EIMA’s Annual Meeting, held March 25 in conjunction with AWCI and CISCA’s conventions in Nashville, discussed several keypoints during its yearly gathering. The EIFS manufacturers association enters a new phase as it partners with AWCI and is on the eve of announcing a new executive director prior to Steve Klamke’s departure last year.

AWCI’s President Jim Keller joined Dryvit’s President and EIMA Secretary Peter Balint in explaining the new relationship between the two organizations, which was formally announced in February. Keller explained that the two-year partnership is not a merger. He said EIMA’s technical resources complements AWCI's marketing, applicator program and core group of contractor members.

“EIMA will remain EIMA-make no mistake about it,” Keller said at AWCI’s Opening and Awards Presentation Brunch, held on March 27.

The two said EIMA’s new executive director is expected to be announced soon.
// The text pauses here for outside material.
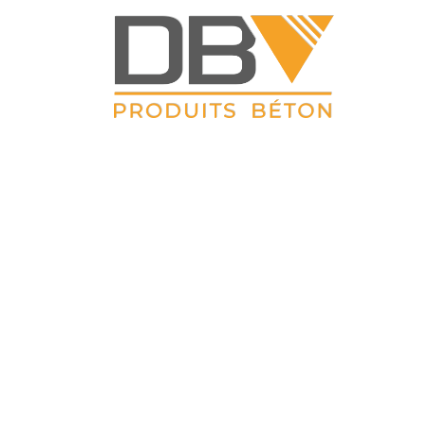
DBV CLOTURES
 Petit Sailly 41, rue de Lille 62 113 Sailly Labourse Tél : 03 21 0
David Boivin, EIMA president, holding the same title at Sto, opened the general session with encouragement despite the current economic trends. He predicted housing growth will resume by the second half of the year and that President Obama’s stimulus plan will improve the housing market. Boivin announced that EIMA is organizing an advocacy committee to educate legislators about the green benefits of EIFS since a number of green building initiatives are part of the stimulus.

Dryvit’s Vice President, Marketing and Sustainability Tony Stall explained the mission of the EIMA Green Advocacy Committee. Stall said EIMA hopes that the committee will help position EIFS energy efficient performance and other benefits in the administration’s pro-green strategy. The group’s action steps include strategies such as lobbying the DOE and EPA, partnering with other like-minded organizations, funding initiatives through private venture capital and promoting the committee's activities through the media.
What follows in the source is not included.